11 Aug 10 Balfour Beatty's UK construction revenue has dropped 9% in the half year to 26 June 2010, compared to the same period a year ago, due to the completion of several large projects and volume reductions in its regional businesses.

Balfour Beatty's UK construction revenue has dropped 9% in the half year to 26 June 2010, compared to the same period a year ago, due to the completion of several large projects and volume reductions in its regional businesses.

But the global construction group still posted impressive results overall, with pre-tax profit up around a quarter at £81m (H1 2009: £65m), and revenue climbing marginally to £5.2bn (H1 2009: £5.1bn).

Balfour Beatty's order book has increased 4% to £14.6bn (£14.1bn) at December 2009).

Its cash position looks strong at £500m, compared to £394m a year ago.

The half-year results include an exceptional loss of £18m (2009: £22m loss), including £11m relating to the integration of Parsons Brinckerhoff.

The pension deficit has increased to £629m before tax.

Balfour Beatty said it has been evaluating additional levels of cost efficiency through procurement savings and a support centre which would be responsible for managing accounting services and payroll processes to the Group's UK construction services and support services businesses.
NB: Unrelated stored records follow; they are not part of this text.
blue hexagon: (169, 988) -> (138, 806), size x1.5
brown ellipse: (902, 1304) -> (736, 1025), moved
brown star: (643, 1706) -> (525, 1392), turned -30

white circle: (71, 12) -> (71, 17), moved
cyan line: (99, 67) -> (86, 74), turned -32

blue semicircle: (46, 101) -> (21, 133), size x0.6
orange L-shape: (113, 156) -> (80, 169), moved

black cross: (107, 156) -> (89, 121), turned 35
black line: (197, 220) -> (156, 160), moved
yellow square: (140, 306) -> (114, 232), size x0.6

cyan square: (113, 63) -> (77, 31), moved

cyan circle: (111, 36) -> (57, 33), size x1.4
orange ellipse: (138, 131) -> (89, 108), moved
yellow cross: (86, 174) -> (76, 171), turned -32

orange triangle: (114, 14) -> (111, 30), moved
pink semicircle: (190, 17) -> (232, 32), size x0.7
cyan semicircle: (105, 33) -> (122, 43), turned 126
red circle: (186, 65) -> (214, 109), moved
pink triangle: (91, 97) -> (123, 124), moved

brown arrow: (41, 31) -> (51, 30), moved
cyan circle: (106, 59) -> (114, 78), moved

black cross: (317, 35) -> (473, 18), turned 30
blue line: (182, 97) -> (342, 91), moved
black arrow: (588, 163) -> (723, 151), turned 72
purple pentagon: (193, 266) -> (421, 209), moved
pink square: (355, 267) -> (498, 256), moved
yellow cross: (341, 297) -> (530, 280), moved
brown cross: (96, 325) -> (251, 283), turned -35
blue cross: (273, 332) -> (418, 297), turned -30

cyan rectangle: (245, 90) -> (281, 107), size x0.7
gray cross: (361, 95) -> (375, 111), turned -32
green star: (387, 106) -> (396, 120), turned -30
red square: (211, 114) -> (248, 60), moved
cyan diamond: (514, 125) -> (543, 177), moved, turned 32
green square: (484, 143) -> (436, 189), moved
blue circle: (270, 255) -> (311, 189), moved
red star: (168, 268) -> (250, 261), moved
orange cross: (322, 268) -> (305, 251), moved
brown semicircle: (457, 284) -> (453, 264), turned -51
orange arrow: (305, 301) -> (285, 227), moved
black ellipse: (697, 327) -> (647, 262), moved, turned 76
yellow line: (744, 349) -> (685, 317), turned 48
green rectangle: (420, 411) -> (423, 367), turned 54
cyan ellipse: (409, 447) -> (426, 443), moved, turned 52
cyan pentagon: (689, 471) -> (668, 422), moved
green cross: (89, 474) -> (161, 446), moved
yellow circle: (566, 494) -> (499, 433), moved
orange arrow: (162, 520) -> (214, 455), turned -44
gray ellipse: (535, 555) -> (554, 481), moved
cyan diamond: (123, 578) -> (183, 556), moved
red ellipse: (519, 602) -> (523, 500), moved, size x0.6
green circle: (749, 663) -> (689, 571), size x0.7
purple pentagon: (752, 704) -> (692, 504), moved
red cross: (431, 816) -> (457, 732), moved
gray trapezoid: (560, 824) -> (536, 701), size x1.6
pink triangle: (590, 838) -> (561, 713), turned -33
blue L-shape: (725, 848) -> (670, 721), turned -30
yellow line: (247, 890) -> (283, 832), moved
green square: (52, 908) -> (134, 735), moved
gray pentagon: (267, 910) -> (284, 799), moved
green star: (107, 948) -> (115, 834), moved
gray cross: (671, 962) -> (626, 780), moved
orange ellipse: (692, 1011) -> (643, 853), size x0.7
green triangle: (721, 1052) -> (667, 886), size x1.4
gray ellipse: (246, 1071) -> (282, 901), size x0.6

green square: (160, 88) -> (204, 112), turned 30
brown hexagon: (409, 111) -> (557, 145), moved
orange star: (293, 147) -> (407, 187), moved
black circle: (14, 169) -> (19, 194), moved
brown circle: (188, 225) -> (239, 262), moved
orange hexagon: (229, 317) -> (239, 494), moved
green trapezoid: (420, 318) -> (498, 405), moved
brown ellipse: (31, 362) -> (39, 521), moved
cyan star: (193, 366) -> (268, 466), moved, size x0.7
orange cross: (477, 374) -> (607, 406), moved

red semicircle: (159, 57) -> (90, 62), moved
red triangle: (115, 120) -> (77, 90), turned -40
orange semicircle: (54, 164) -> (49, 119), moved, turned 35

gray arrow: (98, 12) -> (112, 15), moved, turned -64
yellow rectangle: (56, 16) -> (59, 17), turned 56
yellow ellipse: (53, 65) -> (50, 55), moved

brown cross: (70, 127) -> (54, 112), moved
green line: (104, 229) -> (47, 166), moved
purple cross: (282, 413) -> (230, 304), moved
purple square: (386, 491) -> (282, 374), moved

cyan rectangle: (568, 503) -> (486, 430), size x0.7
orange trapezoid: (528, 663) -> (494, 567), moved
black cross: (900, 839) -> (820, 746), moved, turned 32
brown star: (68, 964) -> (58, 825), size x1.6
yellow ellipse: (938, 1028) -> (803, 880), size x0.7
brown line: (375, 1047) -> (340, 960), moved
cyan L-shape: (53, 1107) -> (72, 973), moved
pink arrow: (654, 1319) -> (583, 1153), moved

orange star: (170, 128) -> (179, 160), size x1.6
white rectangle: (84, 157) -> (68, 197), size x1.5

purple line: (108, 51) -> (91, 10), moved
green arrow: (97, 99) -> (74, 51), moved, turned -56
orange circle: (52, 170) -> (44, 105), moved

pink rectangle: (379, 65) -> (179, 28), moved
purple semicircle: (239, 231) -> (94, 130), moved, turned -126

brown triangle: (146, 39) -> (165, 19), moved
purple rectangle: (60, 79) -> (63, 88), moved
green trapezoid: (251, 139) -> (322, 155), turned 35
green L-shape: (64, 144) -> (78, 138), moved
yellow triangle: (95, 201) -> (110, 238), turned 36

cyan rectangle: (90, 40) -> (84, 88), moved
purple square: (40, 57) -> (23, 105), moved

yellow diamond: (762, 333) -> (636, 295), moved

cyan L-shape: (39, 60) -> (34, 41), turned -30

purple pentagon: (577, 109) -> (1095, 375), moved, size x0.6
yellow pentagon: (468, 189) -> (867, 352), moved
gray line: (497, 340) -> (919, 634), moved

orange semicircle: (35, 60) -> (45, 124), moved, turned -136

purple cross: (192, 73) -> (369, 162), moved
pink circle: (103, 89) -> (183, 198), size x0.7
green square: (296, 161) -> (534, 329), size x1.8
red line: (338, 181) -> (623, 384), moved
This is expected to deliver benefits of at least £30m a year, though the one-off costs of implementation are approximately £25 million in 2010/11, plus around £10 million in additional IT investment.

Operations

Balfour Beatty's Construction Services business delivered a 17% increase in operating profit, before exceptional items and amortisation, to £83m (2009: £71m), despite a decline in revenue to £3.3bn (2009: £3.8bn).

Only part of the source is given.